21. Hukuk Dairesi Esas No: 2019/4925 Karar No: 2020/716 Karar Tarihi: 11.02.2020
Yargıtay 21. Hukuk Dairesi 2019/4925 Esas 2020/716 Karar Sayılı İlamı
(Kapatılan)21. Hukuk Dairesi 2019/4925 E. , 2020/716 K.
"İçtihat Metni"
MAHKEMESİ : Bursa Bölge Adliye Mahkemesi 9. Hukuk Dairesi İLK DERECE MAHKEMESİ : Bursa 8. İş Mahkemesi
TÜRK MİLLETİ ADINA
Davacı, işkazası sonucu maluliyetinden doğan maddi ve manevi tazminatın ödetilmesine karar verilmesini istemiştir. İlk Derece Mahkemesince davanın kısmen kabulüne karar verilmesi üzerine taraf vekillerince istinaf kanun yoluna başvurulmuştur.

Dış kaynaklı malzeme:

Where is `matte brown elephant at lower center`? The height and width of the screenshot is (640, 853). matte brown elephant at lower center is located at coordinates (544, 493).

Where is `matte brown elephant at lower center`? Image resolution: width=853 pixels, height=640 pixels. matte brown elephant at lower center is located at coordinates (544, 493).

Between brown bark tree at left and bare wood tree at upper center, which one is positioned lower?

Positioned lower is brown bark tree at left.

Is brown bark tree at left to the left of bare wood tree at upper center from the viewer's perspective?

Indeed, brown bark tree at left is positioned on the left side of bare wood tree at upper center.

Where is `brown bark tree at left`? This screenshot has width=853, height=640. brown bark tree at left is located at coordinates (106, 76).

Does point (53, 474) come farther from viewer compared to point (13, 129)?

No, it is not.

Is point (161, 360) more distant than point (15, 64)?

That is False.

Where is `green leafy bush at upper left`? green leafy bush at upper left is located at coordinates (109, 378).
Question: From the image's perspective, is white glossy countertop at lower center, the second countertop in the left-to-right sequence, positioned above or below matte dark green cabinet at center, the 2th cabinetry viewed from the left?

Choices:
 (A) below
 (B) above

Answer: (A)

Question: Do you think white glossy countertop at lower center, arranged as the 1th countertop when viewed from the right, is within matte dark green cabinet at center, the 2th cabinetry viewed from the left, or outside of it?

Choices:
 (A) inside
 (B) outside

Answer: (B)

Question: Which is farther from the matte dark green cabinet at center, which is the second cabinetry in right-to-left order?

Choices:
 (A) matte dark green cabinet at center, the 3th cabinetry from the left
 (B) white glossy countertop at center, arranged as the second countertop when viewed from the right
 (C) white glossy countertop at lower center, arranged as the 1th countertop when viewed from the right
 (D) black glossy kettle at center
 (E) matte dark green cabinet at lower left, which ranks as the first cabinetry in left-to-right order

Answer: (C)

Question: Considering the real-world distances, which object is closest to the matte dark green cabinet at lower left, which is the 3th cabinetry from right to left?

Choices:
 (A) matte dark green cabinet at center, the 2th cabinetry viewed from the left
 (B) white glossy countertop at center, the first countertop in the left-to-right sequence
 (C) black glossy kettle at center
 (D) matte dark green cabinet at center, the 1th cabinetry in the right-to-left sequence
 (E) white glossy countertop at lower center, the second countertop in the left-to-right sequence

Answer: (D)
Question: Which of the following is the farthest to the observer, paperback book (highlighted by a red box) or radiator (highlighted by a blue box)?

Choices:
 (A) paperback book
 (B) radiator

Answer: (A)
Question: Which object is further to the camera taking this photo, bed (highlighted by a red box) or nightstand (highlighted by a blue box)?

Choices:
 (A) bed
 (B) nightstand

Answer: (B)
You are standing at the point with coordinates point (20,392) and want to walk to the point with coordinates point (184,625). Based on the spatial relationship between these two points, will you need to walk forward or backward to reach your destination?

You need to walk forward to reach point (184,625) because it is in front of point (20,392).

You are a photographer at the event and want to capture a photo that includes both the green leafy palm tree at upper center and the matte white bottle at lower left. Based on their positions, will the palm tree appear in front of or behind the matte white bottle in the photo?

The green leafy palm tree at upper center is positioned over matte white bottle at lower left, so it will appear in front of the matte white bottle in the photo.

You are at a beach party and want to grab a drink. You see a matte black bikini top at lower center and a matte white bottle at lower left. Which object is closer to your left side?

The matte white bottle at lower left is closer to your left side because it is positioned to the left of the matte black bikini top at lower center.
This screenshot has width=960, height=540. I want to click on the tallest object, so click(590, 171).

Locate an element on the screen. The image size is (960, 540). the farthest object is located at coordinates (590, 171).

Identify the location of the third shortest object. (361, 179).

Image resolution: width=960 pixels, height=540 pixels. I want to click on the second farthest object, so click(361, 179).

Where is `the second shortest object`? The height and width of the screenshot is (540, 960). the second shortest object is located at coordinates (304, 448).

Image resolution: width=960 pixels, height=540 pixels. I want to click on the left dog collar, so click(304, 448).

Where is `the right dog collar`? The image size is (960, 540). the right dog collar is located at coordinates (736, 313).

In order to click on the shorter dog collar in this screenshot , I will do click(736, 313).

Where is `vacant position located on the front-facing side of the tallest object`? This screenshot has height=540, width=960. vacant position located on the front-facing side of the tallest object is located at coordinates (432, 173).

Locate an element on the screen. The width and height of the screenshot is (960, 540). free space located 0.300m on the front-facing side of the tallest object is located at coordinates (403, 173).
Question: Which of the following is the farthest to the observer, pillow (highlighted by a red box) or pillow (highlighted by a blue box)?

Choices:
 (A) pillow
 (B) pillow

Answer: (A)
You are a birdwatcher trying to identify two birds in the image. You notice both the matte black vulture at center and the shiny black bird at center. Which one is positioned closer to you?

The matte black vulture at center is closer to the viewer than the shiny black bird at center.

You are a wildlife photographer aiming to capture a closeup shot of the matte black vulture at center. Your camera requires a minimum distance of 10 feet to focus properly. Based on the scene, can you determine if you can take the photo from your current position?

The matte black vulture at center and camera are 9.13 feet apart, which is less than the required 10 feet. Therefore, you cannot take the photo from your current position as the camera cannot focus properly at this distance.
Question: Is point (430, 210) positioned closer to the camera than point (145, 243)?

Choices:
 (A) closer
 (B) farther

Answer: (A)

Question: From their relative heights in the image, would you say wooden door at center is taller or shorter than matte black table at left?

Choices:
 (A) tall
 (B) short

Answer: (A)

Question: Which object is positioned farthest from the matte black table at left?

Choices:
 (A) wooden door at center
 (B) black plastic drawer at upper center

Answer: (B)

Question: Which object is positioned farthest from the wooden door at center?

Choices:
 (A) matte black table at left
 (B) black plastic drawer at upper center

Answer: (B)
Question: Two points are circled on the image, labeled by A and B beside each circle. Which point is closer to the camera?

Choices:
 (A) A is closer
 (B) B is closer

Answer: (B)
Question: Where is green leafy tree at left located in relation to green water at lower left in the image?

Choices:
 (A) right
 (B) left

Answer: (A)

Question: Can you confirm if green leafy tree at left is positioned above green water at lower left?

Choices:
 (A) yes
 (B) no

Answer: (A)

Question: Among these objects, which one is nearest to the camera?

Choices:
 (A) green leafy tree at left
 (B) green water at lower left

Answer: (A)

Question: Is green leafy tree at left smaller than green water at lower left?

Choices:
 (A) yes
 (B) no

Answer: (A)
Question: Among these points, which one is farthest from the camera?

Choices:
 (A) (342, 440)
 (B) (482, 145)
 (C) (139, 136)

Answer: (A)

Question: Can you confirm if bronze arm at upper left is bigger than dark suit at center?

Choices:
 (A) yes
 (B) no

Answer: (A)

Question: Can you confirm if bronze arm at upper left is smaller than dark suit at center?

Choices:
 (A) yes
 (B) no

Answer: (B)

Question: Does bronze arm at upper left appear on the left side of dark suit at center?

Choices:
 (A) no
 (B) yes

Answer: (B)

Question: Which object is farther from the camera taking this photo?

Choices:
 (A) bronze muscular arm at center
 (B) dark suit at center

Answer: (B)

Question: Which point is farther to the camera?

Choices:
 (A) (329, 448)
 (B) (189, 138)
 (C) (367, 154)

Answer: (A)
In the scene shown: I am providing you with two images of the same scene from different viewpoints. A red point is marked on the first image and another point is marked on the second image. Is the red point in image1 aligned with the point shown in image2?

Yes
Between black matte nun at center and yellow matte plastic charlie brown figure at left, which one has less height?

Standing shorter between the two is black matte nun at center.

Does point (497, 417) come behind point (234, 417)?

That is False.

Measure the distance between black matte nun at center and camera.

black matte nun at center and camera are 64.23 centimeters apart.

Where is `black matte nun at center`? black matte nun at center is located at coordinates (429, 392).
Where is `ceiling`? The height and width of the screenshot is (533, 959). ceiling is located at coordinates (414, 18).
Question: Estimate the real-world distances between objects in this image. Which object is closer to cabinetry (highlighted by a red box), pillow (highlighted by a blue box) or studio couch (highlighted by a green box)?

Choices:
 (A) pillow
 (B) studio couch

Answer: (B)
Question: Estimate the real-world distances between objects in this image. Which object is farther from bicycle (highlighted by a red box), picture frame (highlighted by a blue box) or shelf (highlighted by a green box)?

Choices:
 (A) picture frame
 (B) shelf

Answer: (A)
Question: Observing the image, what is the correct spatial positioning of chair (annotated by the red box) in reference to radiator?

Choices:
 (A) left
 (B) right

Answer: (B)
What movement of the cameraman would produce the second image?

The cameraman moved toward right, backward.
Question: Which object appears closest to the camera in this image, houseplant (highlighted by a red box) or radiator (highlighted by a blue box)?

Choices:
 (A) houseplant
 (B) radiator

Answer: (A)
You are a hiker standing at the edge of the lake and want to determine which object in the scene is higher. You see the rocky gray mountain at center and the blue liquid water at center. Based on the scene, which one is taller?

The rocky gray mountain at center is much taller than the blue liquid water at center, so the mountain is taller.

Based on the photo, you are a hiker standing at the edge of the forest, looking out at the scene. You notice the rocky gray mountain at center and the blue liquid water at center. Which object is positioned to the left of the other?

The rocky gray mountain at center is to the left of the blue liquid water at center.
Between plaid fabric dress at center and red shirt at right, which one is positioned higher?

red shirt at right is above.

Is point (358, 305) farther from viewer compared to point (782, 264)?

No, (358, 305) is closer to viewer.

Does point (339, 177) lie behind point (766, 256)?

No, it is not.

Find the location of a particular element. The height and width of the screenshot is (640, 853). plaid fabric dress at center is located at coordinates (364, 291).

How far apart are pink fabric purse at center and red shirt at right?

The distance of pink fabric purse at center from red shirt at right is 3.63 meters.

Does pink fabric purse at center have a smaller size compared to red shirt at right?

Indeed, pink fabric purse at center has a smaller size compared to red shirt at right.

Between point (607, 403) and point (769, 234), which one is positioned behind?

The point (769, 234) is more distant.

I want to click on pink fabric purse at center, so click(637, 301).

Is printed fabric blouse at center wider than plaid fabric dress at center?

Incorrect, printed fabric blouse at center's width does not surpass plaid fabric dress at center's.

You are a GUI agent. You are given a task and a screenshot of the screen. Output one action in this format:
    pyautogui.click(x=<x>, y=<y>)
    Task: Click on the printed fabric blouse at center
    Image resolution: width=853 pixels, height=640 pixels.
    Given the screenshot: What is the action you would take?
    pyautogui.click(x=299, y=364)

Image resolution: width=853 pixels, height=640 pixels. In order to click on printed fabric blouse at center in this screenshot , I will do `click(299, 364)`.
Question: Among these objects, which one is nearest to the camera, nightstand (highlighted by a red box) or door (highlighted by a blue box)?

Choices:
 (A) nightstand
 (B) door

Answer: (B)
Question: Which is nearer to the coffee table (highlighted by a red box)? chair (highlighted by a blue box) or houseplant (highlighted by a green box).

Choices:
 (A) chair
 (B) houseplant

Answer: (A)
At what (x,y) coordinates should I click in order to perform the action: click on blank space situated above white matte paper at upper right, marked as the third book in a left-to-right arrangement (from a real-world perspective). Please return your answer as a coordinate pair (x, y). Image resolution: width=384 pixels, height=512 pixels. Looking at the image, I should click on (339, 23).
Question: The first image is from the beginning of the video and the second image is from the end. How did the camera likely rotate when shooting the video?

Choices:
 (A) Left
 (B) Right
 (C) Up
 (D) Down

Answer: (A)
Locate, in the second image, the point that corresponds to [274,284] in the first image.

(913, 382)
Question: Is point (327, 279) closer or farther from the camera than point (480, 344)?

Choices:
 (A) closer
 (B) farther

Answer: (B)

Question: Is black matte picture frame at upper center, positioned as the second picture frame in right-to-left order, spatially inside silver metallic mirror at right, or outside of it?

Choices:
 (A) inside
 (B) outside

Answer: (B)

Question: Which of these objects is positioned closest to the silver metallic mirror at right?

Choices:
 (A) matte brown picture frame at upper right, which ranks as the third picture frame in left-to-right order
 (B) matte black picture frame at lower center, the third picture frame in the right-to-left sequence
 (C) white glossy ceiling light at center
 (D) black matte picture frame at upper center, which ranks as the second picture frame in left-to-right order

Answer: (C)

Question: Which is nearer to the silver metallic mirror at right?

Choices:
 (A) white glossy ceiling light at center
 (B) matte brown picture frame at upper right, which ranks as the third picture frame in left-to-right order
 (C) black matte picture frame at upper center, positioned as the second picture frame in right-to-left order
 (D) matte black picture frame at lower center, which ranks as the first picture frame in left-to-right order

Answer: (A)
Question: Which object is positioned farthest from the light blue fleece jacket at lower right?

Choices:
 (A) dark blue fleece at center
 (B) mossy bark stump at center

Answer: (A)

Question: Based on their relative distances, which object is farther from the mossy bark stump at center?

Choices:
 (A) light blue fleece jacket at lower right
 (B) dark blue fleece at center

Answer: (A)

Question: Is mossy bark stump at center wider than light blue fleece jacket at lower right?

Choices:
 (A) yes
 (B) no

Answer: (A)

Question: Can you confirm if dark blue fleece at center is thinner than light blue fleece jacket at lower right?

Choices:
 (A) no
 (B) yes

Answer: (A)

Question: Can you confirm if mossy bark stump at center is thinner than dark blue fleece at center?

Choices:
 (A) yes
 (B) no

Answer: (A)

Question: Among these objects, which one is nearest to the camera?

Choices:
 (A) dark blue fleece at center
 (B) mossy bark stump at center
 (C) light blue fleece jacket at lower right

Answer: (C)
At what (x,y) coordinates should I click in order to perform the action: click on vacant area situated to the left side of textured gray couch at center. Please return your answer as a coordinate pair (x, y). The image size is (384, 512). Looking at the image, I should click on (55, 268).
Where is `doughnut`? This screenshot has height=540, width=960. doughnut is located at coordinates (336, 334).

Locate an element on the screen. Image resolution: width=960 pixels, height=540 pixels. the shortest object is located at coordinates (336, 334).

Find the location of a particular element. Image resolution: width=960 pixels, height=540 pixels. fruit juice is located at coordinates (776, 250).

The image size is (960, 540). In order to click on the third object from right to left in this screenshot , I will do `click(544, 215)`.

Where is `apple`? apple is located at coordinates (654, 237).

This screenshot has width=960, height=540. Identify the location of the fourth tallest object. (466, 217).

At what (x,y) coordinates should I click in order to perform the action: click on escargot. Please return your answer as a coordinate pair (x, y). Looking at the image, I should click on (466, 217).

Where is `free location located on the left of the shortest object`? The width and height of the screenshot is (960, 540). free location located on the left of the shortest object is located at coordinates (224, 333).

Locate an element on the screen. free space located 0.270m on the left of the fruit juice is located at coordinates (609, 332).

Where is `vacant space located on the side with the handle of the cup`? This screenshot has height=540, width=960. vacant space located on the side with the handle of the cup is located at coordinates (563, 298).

Bölge Adliye Mahkemesince taraf vekillerinin istinaf başvurusunun ayrı ayrı esastan reddine karar verilmiştir. Bölge Adliye Mahkemesi kararının taraf vekillerince temyiz edilmesi üzerine temyiz isteğinin süresinde olduğu anlaşıldıktan sonra düzenlenen raporla dosyadaki kağıtlar okundu, işin gereği düşünüldü ve aşağıdaki karar verildi.
KARAR
1-Tarafların Manevi Tazminat Hükmüne İlişkin Temyiz İtirazları Yönünden Miktar veya değeri temyiz kesinlik sınırını geçmeyen davalara ilişkin nihai kararlar 6100 sayılı Hukuk Muhakemeleri Kanununun 362/1-(a) maddesi uyarınca temyiz edilemez. Kesinlik sınırı kamu düzeni ile ilgilidir. Davacının dava dilekçesi ve ıslah ile 109.938,13 TL maddi, 70.000,00 TL manevi tazminat talebinde bulunduğu, ilk derece mahkemesince maddi tazminat isteminin kabulüne, davacı lehine 20.000,00 TL manevi tazminat ödenmesine karar verildiği, tarafların bu karara karşı istinaf kanun yoluna başvurması üzerine Bursa Bölge Adliye Mahkemesi 9. Hukuk Dairesi"nce verilen 04/07/2019 tarihli kararda başvuruların esastan reddine karar verildiği, bu karara karşı yine taraflarca temyiz kanun yoluna başvurulduğu anlaşılmaktadır. Bölge Adliye Mahkemesince 01/01/2019 tarihinden sonra verilen kararlar için kesinlik sınırı 58.800,00 TL"dir. Dosya kapsamından, davacının manevi tazminat istemine ilişkin hükmün temyiz eden her iki taraf yönünden Bölge Adliye Mahkemesi Hukuk Dairesi"nin karar tarihi itibariyle 58.800,00 TL’lik temyiz sınırının altında kaldığı anlaşılmaktadır. O halde, manevi tazminat istemi hakkındaki hükmün temyizi mümkün olmadığından, temyiz eden her iki tarafın açıklanan hükme yönelik temyiz itirazlarının 6100 sayılı H.M.K."nun 362/1-a ve (2) maddeleri uyarınca ayrı ayrı reddine karar vermek gerekmiştir. 2-Davalının Maddi Tazminat Hükmüne İlişkin Temyiz İtirazları Yönünden Dosyadaki yazılara, hükmün Dairemizce de benimsenmiş bulunan yasal ve hukuksal gerekçeleriyle dayanağı maddi delillere ve özellikle bu delillerin takdirinde bir isabetsizlik görülmemesine, temyiz kapsam ve nedenlerine göre, Bölge Adliye Mahkemesi kararında bir isabetsizlik bulunmadığından, davalı vekilinin yerinde görülmeyen bütün temyiz itirazlarının reddiyle usul ve kanuna uygun olan hükmün ONANMASINA, temyiz harcının istek halinde davacıya iadesine, aşağıda yazılı temyiz harcının davalıya yükletilmesine, dosyanın ilk derece Mahkemesine gönderilmesine, 11/02/2020 gününde oy birliğiyle karar verildi.